Glad to hear you got your limit. You going to share your bounty with your dog Larry?


----------



## luv2fsh&hnt (Sep 22, 2007)

*Re: 1 rooster for me and 1 rooster for the dog.*



Bax* said:


> Glad to hear you got your limit. You going to share your bounty with your dog Larry?


I always feed her the hearts when I clean them.


----------



## Theekillerbee (Jan 8, 2009)

*Re: 1 rooster for me and 1 rooster for the dog.*

Maybe it's just me, but catching a bird is a no no for my dog. She gets in trouble if she tries to scoop!
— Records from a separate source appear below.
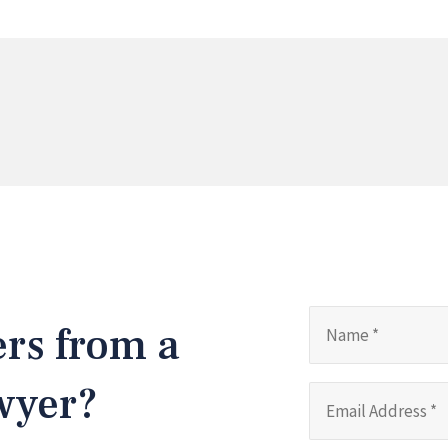
ers from a
awyer?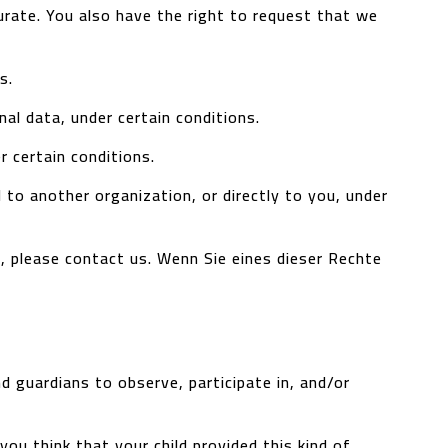
curate. You also have the right to request that we
s.
al data, under certain conditions.
r certain conditions.
 to another organization, or directly to you, under
s, please contact us.
Wenn Sie eines dieser Rechte
d guardians to observe, participate in, and/or
ou think that your child provided this kind of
Congrats on getting a limit of birds though.


----------



## luv2fsh&hnt (Sep 22, 2007)

*Re: 1 rooster for me and 1 rooster for the dog.*

Well I actually think it is kind of cool it is just disappointing to not get to shoot the bird. This came natural to her she has a strong drive to retrieve and I didn't want to take that away from her. I am guessing you probably have a pointer she is a lab and a darn fine one. She is also my first bird dog so I didn't do everything correctly but she has been a pleasure to hunt behind and I hope I am able to hunt with her another 4-5 yrs. Wouldn't trade her for anything.


----------



## Flyfishn247 (Oct 2, 2007)

*Re: 1 rooster for me and 1 rooster for the dog.*

For me, the pheasant hunt is all about my dog. I am there to provide transportation, praise and a treat for a job well done, and hopefully knock down the roosters she kicks up. She has only caught one bird, but I look at the bright side, as much as I would have liked to shoot it, at least I don't have to pluck shot out of it.


----------



## Sprig Kennels (Jan 13, 2009)

*Re: 1 rooster for me and 1 rooster for the dog.*



Flyfishn247 said:


> For me, the pheasant hunt is all about my dog. I am there to provide transportation


i am afraid if my dogs could drive they would leave me home.. :lol: :lol:


----------



## luv2fsh&hnt (Sep 22, 2007)

*Re: 1 rooster for me and 1 rooster for the dog.*



Flyfishn247 said:


> For me, the pheasant hunt is all about my dog. I am there to provide transportation, praise and a treat for a job well done, and hopefully knock down the roosters she kicks up. She has only caught one bird, but I look at the bright side, as much as I would have liked to shoot it, at least I don't have to pluck shot out of it.


+1


----------



## luv2fsh&hnt (Sep 22, 2007)

*Re: 1 rooster for me and 1 rooster for the dog.*



Sprig Kennels said:


> Flyfishn247 said:
> 
> 
> > For me, the pheasant hunt is all about my dog. I am there to provide transportation
> ...


+1


----------



## Bax* (Dec 14, 2008)

*Re: 1 rooster for me and 1 rooster for the dog.*

I think its pretty cool that your dog is that talented to actually be able to outsmart a bird and catch it. That sounds like a successful hunter to me!

PS: good on ya for feeding your dog the hearts. A great reward for a job well done


----------